Your objective: A single number is the answer: how many lines of the entries contain the word "average"?

Transcribed page contents:

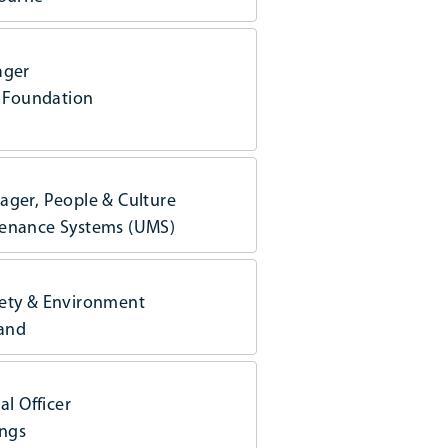
ager
y Foundation
ager, People & Culture
enance Systems (UMS)
ety & Environment
land
al Officer
ings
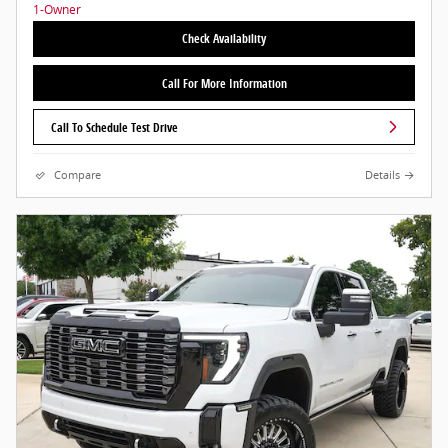
Check Availability
Call For More Information
Call To Schedule Test Drive
Compare
Details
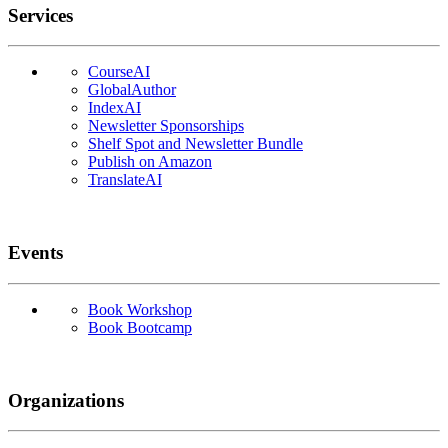
Services
CourseAI
GlobalAuthor
IndexAI
Newsletter Sponsorships
Shelf Spot and Newsletter Bundle
Publish on Amazon
TranslateAI
Events
Book Workshop
Book Bootcamp
Organizations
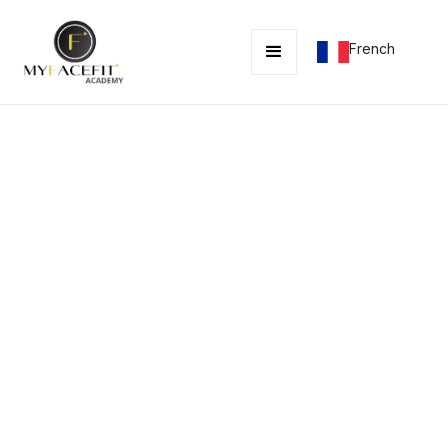
French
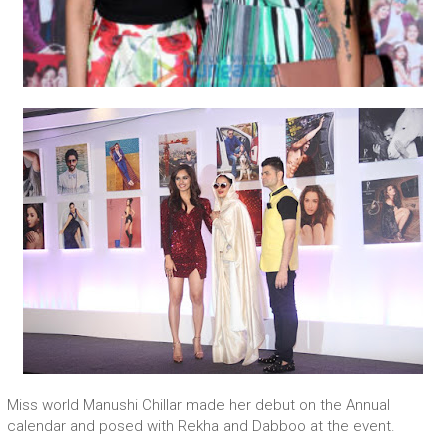
Miss world Manushi Chillar made her debut on the Annual
calendar and posed with Rekha and Dabboo at the event.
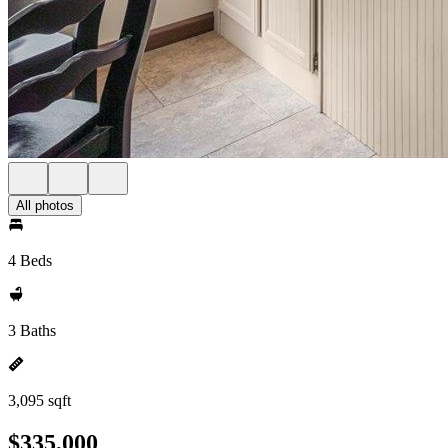
All photos
4 Beds
3 Baths
3,095 sqft
$335,000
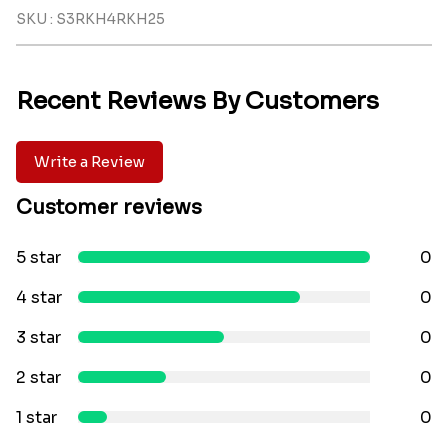
SKU : S3RKH4RKH25
Recent Reviews By Customers
Write a Review
Customer reviews
5 star
0
4 star
0
3 star
0
2 star
0
1 star
0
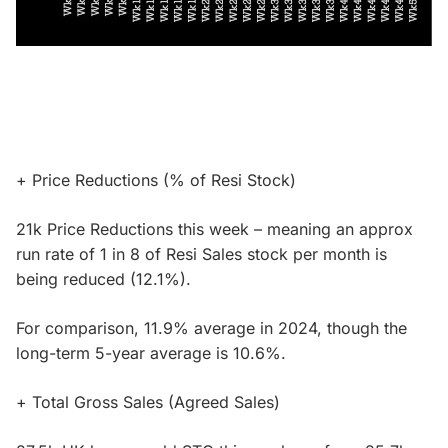
+ Price Reductions (% of Resi Stock)
21k Price Reductions this week – meaning an approx
run rate of 1 in 8 of Resi Sales stock per month is
being reduced (12.1%).
For comparison, 11.9% average in 2024, though the
long-term 5-year average is 10.6%.
+ Total Gross Sales (Agreed Sales)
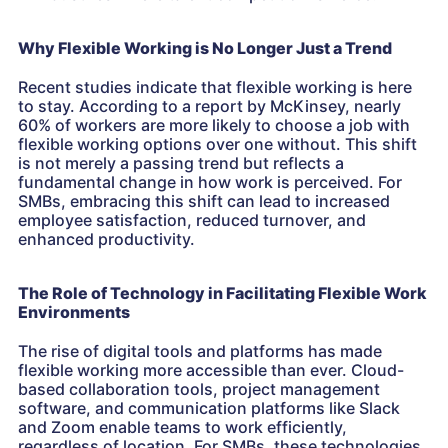
Why Flexible Working is No Longer Just a Trend
Recent studies indicate that flexible working is here
to stay. According to a report by McKinsey, nearly
60% of workers are more likely to choose a job with
flexible working options over one without. This shift
is not merely a passing trend but reflects a
fundamental change in how work is perceived. For
SMBs, embracing this shift can lead to increased
employee satisfaction, reduced turnover, and
enhanced productivity.
The Role of Technology in Facilitating Flexible Work
Environments
The rise of digital tools and platforms has made
flexible working more accessible than ever. Cloud-
based collaboration tools, project management
software, and communication platforms like Slack
and Zoom enable teams to work efficiently,
regardless of location. For SMBs, these technologies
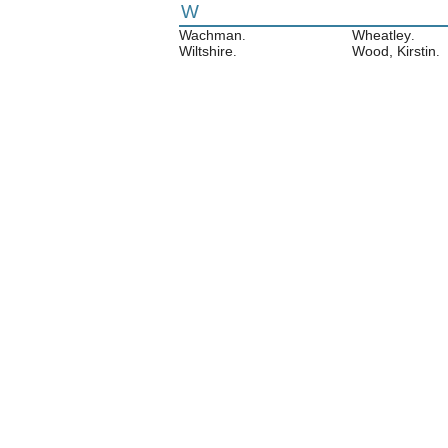
W
Wachman
Wheatley
.
.
Wiltshire
Wood, Kirstin
.
.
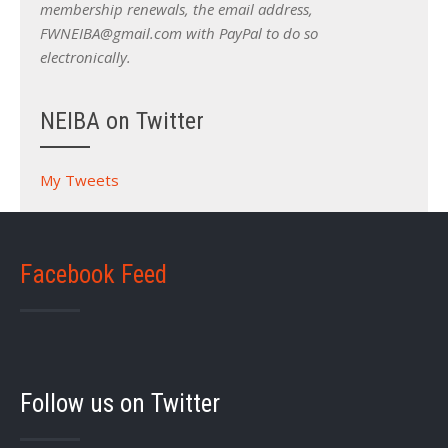
membership renewals, the email address,
FWNEIBA@gmail.com with PayPal to do so
electronically.
NEIBA on Twitter
My Tweets
Facebook Feed
Follow us on Twitter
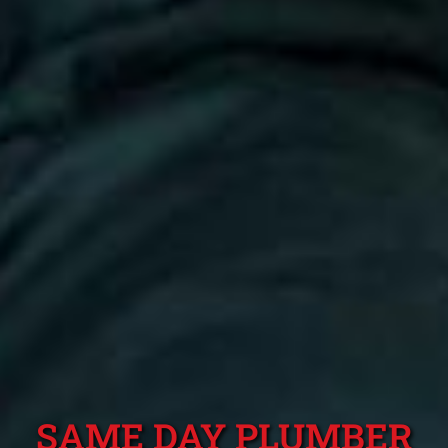
SAME DAY PLUMBER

Response: 2